Я сделал возражение, что меня могут застать в ту минуту, как я буду лезть на забор, остановить и наделать весьма затруднительных вопросов. Я наотрез отказался, несмотря на перспективу получки крон; все красноречие Христиана не могло изменить моего решения. Я даже сказал ему, что тотчас же его оставлю, если он не объявит мне моего настоящего занятия и не объяснит тайну размена денег, которая мне кажется страшно подозрительной. Такое требование, по-видимому, смутило его, и, как читатель увидит, он вздумал отделаться полуоткровенностью.

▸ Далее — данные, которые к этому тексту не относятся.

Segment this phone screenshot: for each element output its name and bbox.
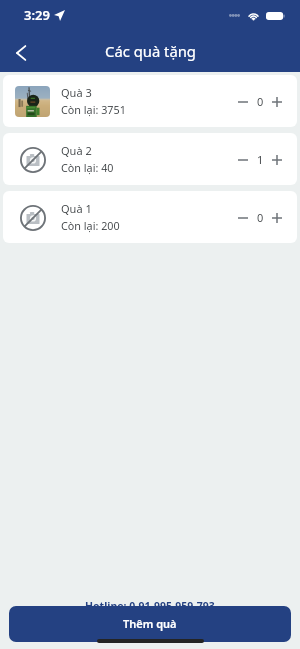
staticText: Còn lại: 200 <box>61 218 120 233</box>
staticText: Thêm quà <box>123 616 177 631</box>
button[interactable]: Decrease <box>233 146 253 172</box>
button[interactable]: Increase <box>267 146 287 172</box>
staticText: 0 <box>257 210 264 225</box>
staticText: Quà 3 <box>61 85 92 100</box>
staticText: Các quà tặng <box>105 41 196 61</box>
staticText: 0 <box>257 94 264 109</box>
button[interactable]: Quà 3 <box>3 75 297 127</box>
staticText: Hotline: 0-91-995-959-793 <box>85 599 215 613</box>
button[interactable]: Increase <box>267 204 287 230</box>
button[interactable]: Increase <box>267 88 287 114</box>
button[interactable]: Quà 1 <box>3 191 297 243</box>
staticText: 3:29 <box>24 6 50 24</box>
staticText: Còn lại: 40 <box>61 160 114 175</box>
staticText: Quà 2 <box>61 143 92 158</box>
button[interactable]: Back <box>0 30 42 72</box>
staticText: 1 <box>257 152 264 167</box>
button[interactable]: Thêm quà <box>9 606 291 642</box>
staticText: Quà 1 <box>61 201 92 216</box>
button[interactable]: Quà 2 <box>3 133 297 185</box>
staticText: Còn lại: 3751 <box>61 102 126 117</box>
button[interactable]: Decrease <box>233 204 253 230</box>
button[interactable]: Decrease <box>233 88 253 114</box>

– Где моя родина? – сказал он, отвечая на мой последний вопрос. – У меня ее нет… Мать моя, повешенная год тому назад в Темешваре, в то время, как я явился на свет в одной из деревень Карпатских гор, принадлежала к цыганскому табору, кочевавшему по границам Венгрии и Банната… говорю, к цыганскому, чтобы тебе было понятнее, хотя нас не так зовут; промеж себя мы называемся Romamichels, на языке, которому нам запрещено учить кого бы то ни было; нам также запрещено путешествовать в одиночку, отчего мы кочуем толпою от пятнадцати до двадцати человек. Мы долго во Франции промышляли колдовством с помощью веры в порчу и в сглаз; теперь это ремесло идет плохо: мужик француз стал слишком проницателен, поэтому мы бросились во Фландрию; там более суеверия, и различие монет дает нам возможность успешно вести свое дело… Я три месяца пробыл в Брюсселе по особенным делам, но теперь я все покончил и через три дня присоединюсь к своему табору на мехельнской ярмарке… От тебя зависит пристать к нам или нет… Ты мог бы быть нам полезным, но только без ребячеств, конечно!!!
Отчасти затруднительное положение и незнание, куда приклонить голову, отчасти любопытство и желание довести приключение до конца заставили меня согласиться следовать за Христианом, не зная хорошенько, на что я мог быть ему годен. На третий день мы прибыли в Мехельн, где он объявил, что вернемся в Брюссель. Пройдя город, мы остановились в Лувенском предместье, пред весьма жалким домишком; почерневшие ставни его были изборождены глубокими трещинами и разбитые стекла заменялись огромными пуками соломы. Была полночь; я имел возможность делать свои наблюдения при лунном свете, потому что прошло добрых полчаса, пока пришла отворить нам одна из страшнейших старушенций, которых мне когда-либо приходилось видеть. Нас ввели в обширную залу, где человек тридцать обоих полов курили и пили, беспорядочно разместившись в угрожающих или неприличных позах. У мужчин под синими балахонами с красным шитьем надеты были голубые бархатные куртки с серебряными пуговицами, какие встречаются у погонщиков лошаков в Андалузии; все женщины были в одежде ярких цветов; иные лица были ужасны, несмотря на праздничную обстановку. Однообразный звук барабана, сопровождаемый воем двух собак, привязанных к ножкам стола, аккомпанировал странные песни, которые можно было принять за погребальные. Дым от табаку и дров, наполнявший этот вертеп, едва позволял наконец различить посреди комнаты женщину в ярко-красном тюрбане, которая танцевала дикий танец, принимая при этом самые сладострастные позы.